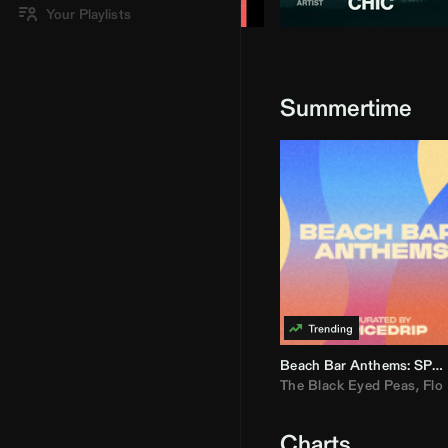
Your Playlists
Summertime
Beach Bar Anthems: SPICEDRIP
The Black Eyed Peas
,
Flo R
Charts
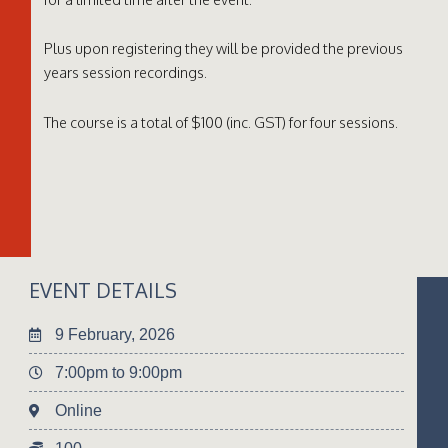
Plus upon registering they will be provided the previous
years session recordings.
The course is a total of $100 (inc. GST) for four sessions.
EVENT DETAILS
9 February, 2026
7:00pm to 9:00pm
Online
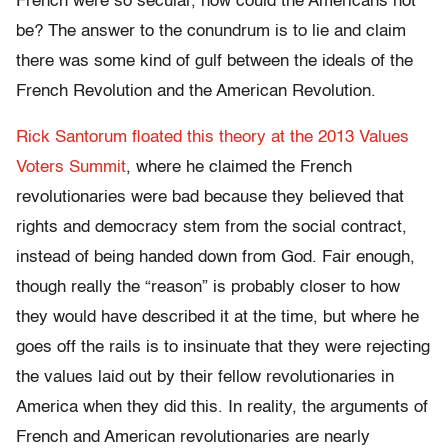
French were so secular, how could the Americans not
be? The answer to the conundrum is to lie and claim
there was some kind of gulf between the ideals of the
French Revolution and the American Revolution.
Rick Santorum floated this theory at the 2013 Values
Voters Summit
, where he claimed the French
revolutionaries were bad because they believed that
rights and democracy stem from the social contract,
instead of being handed down from God. Fair enough,
though really the “reason” is probably closer to how
they would have described it at the time, but where he
goes off the rails is to insinuate that they were rejecting
the values laid out by their fellow revolutionaries in
America when they did this. In reality, the arguments of
French and American revolutionaries are nearly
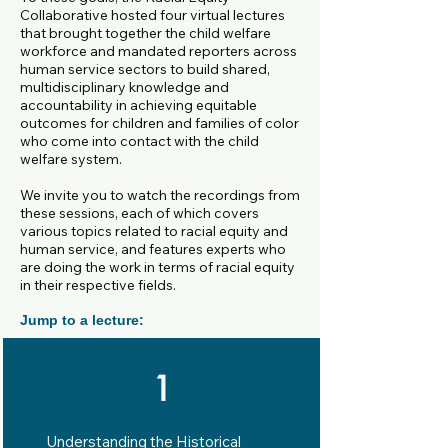
Collaborative hosted four virtual lectures
that brought together the child welfare
workforce and mandated reporters across
human service sectors to build shared,
multidisciplinary knowledge and
accountability in achieving equitable
outcomes for children and families
of color
who come into contact with the child
welfare system.
We invite you to watch the recordings from
these sessions, each of which covers
various topics related to racial equity and
human service, and features experts who
are doing the work in terms of racial equity
in their respective fields.
Jump to a lecture:
1
Understanding the Historical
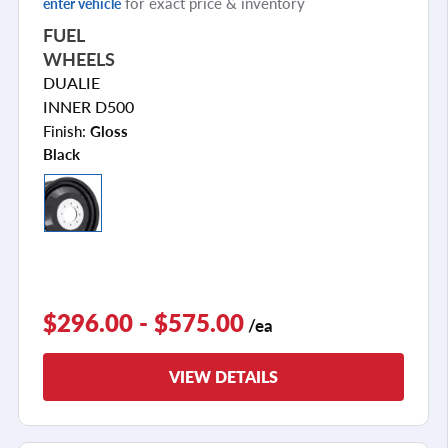
for exact price & inventory
enter vehicle
FUEL
WHEELS
DUALIE
INNER D500
Finish:
Gloss
Black
$296.00 - $575.00
/ea
VIEW DETAILS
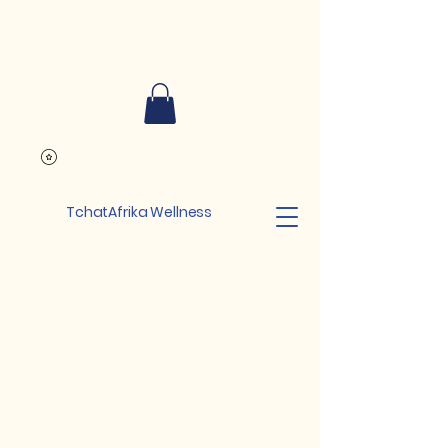
TchatAfrika Wellness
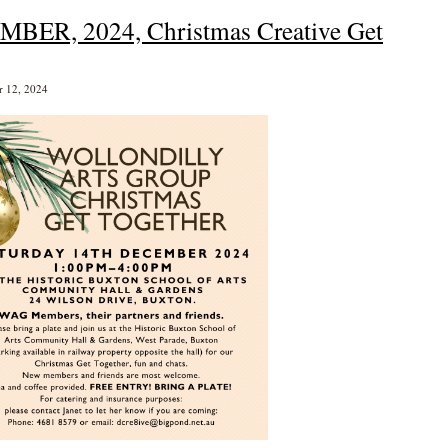
MBER, 2024, Christmas Creative Get
r 12, 2024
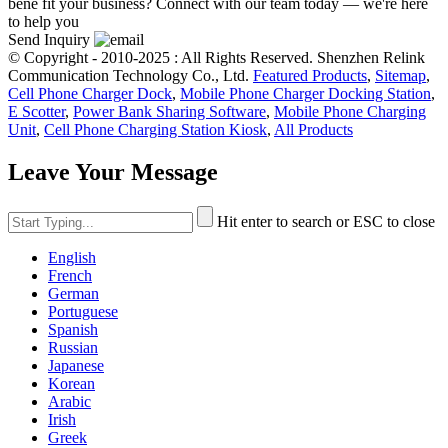
bene fit your business? Connect with our team today — we're here
to help you
Send Inquiry
© Copyright - 2010-2025 : All Rights Reserved. Shenzhen Relink
Communication Technology Co., Ltd.
Featured Products
,
Sitemap
,
Cell Phone Charger Dock
,
Mobile Phone Charger Docking Station
,
E Scotter
,
Power Bank Sharing Software
,
Mobile Phone Charging
Unit
,
Cell Phone Charging Station Kiosk
,
All Products
Leave Your Message
Hit enter to search or ESC to close
English
French
German
Portuguese
Spanish
Russian
Japanese
Korean
Arabic
Irish
Greek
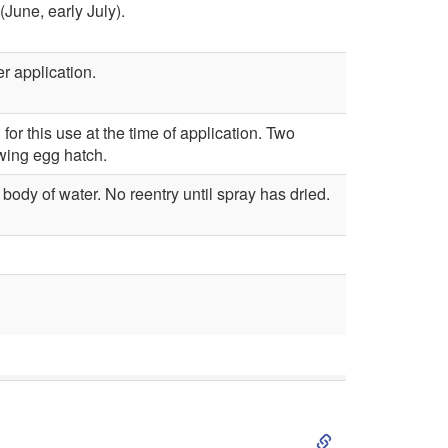
(June, early July).
a
t
r application.
l
r
C
o
or this use at the time of application. Two
owing egg hatch.
o
l
body of water. No reentry until spray has dried.
n
t
r
o
l
S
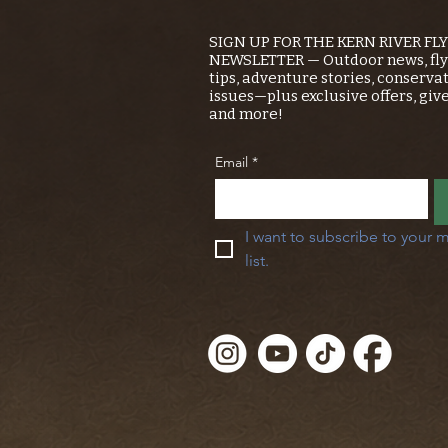
SIGN UP FOR THE KERN RIVER FL
NEWSLETTER — Outdoor news, fly 
tips, adventure stories, conserva
issues—plus exclusive offers, giv
and more!
Email
*
I want to subscribe to your m
list.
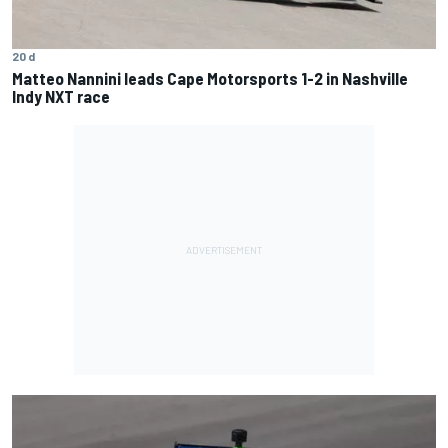
20 d
Matteo Nannini leads Cape Motorsports 1-2 in Nashville
Indy NXT race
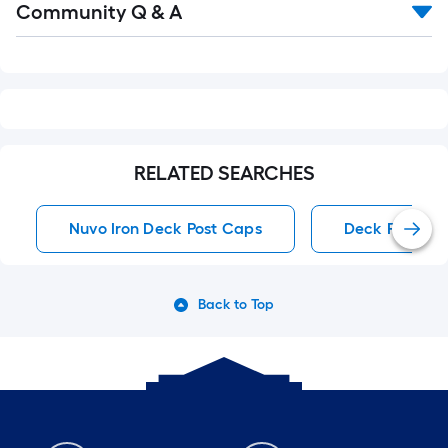
Community Q & A
All
Q&A
RELATED SEARCHES
Nuvo Iron Deck Post Caps
Deck Post Ca
Back to Top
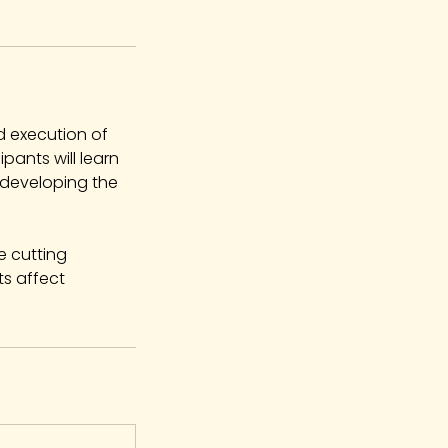
d execution of
ipants will learn
 developing the
e cutting
s affect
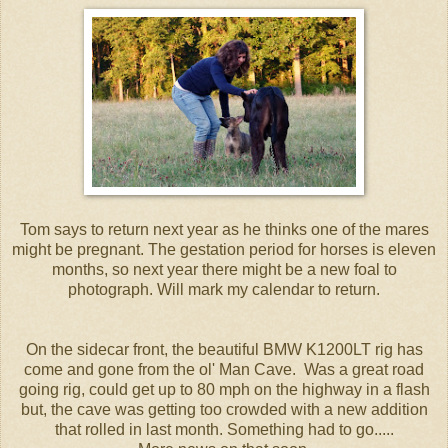
Tom says to return next year as he thinks one of the mares
might be pregnant. The gestation period for horses is eleven
months, so next year there might be a new foal to
photograph. Will mark my calendar to return.
On the sidecar front, the beautiful BMW K1200LT rig has
come and gone from the ol' Man Cave. Was a great road
going rig, could get up to 80 mph on the highway in a flash
but, the cave was getting too crowded with a new addition
that rolled in last month. Something had to go.....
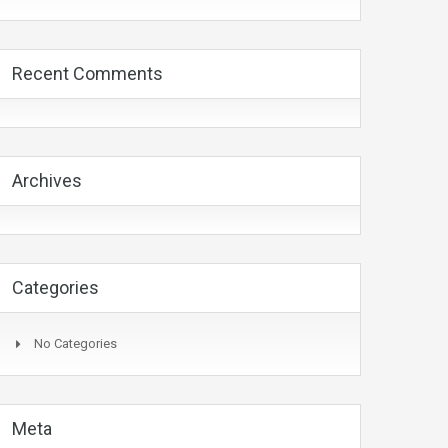
Recent Comments
Archives
Categories
No Categories
Meta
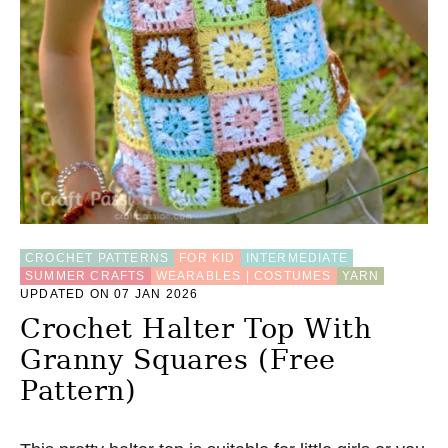
CROCHET PATTERNS
FOR KID
INTERMEDIATE
SUMMER CRAFTS
WEARABLES | COSTUMES
YARN
UPDATED ON 07 JAN 2026
Crochet Halter Top With
Granny Squares (Free
Pattern)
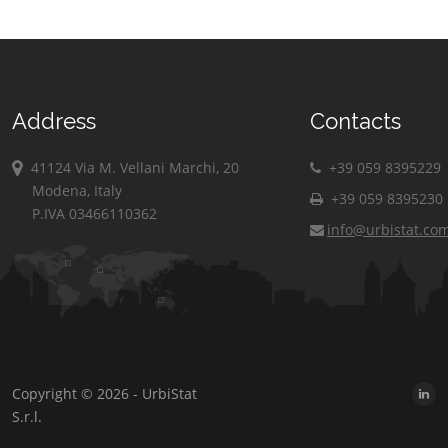
Address
Contacts
41124 Via M. Vellani Marchi, 20
+39 059 8395229
Modena, Italy
+39 059 8395230
P.IVA 03466110362
info@urbistat.co
Copyright © 2026 - UrbiStat
S.r.l.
···
◆ What is expected: The result should be an exact copy of the material, containing no pictures.

◆ Answer to this problem:
Your Playlists
Summertime
Beach Bar Anthems: SPICEDRIP
The Black Eyed Peas
,
Flo R
Charts
Plus upon registering they will be provided the previous
years session recordings.
The course is a total of $100 (inc. GST) for four sessions.
EVENT DETAILS
9 February, 2026
7:00pm to 9:00pm
Online
French were so secular, how could the Americans not
be? The answer to the conundrum is to lie and claim
there was some kind of gulf between the ideals of the
French Revolution and the American Revolution.
Rick Santorum floated this theory at the 2013 Values
Voters Summit
, where he claimed the French
revolutionaries were bad because they believed that
rights and democracy stem from the social contract,
instead of being handed down from God. Fair enough,
though really the “reason” is probably closer to how
they would have described it at the time, but where he
goes off the rails is to insinuate that they were rejecting
the values laid out by their fellow revolutionaries in
America when they did this. In reality, the arguments of
French and American revolutionaries are nearly
Collaborative hosted four virtual lectures
that brought together the child welfare
workforce and mandated reporters across
human service sectors to build shared,
multidisciplinary knowledge and
accountability in achieving equitable
outcomes for children and families
of color
who come into contact with the child
welfare system.
We invite you to watch the recordings from
these sessions, each of which covers
various topics related to racial equity and
human service, and features experts who
are doing the work in terms of racial equity
in their respective fields.
Jump to a lecture:
1
Understanding the Historical
for exact price & inventory
enter vehicle
FUEL
WHEELS
DUALIE
INNER D500
Finish:
Gloss
Black
$296.00 - $575.00
/ea
VIEW DETAILS
TchatAfrika Wellness
MBER, 2024, Christmas Creative Get
r 12, 2024
bene fit your business? Connect with our team today — we're here
to help you
Send Inquiry
© Copyright - 2010-2025 : All Rights Reserved. Shenzhen Relink
Communication Technology Co., Ltd.
Featured Products
,
Sitemap
,
Cell Phone Charger Dock
,
Mobile Phone Charger Docking Station
,
E Scotter
,
Power Bank Sharing Software
,
Mobile Phone Charging
Unit
,
Cell Phone Charging Station Kiosk
,
All Products
Leave Your Message
Hit enter to search or ESC to close
English
French
German
Portuguese
Spanish
Russian
Japanese
Korean
Arabic
Irish
Greek
(June, early July).
a
t
r application.
l
r
C
o
or this use at the time of application. Two
owing egg hatch.
o
l
body of water. No reentry until spray has dried.
n
t
r
o
l
S
SIGN UP FOR THE KERN RIVER FL
NEWSLETTER — Outdoor news, fly 
tips, adventure stories, conserva
issues—plus exclusive offers, giv
and more!
Email
*
I want to subscribe to your m
list.
20 d
Matteo Nannini leads Cape Motorsports 1-2 in Nashville
Indy NXT race
Community Q & A
All
Q&A
RELATED SEARCHES
Nuvo Iron Deck Post Caps
Deck Post Ca
Back to Top
d execution of
ipants will learn
 developing the
e cutting
s affect
Tom says to return next year as he thinks one of the mares
might be pregnant. The gestation period for horses is eleven
months, so next year there might be a new foal to
photograph. Will mark my calendar to return.
On the sidecar front, the beautiful BMW K1200LT rig has
come and gone from the ol' Man Cave. Was a great road
going rig, could get up to 80 mph on the highway in a flash
but, the cave was getting too crowded with a new addition
that rolled in last month. Something had to go.....
Recent Comments
Archives
Categories
No Categories
Meta
CROCHET PATTERNS
FOR KID
INTERMEDIATE
SUMMER CRAFTS
WEARABLES | COSTUMES
YARN
UPDATED ON 07 JAN 2026
Crochet Halter Top With
Granny Squares (Free
Pattern)
Address
Contacts
41124 Via M. Vellani Marchi, 20
+39 059 8395229
Modena, Italy
+39 059 8395230
P.IVA 03466110362
info@urbistat.co
Copyright © 2026 - UrbiStat
S.r.l.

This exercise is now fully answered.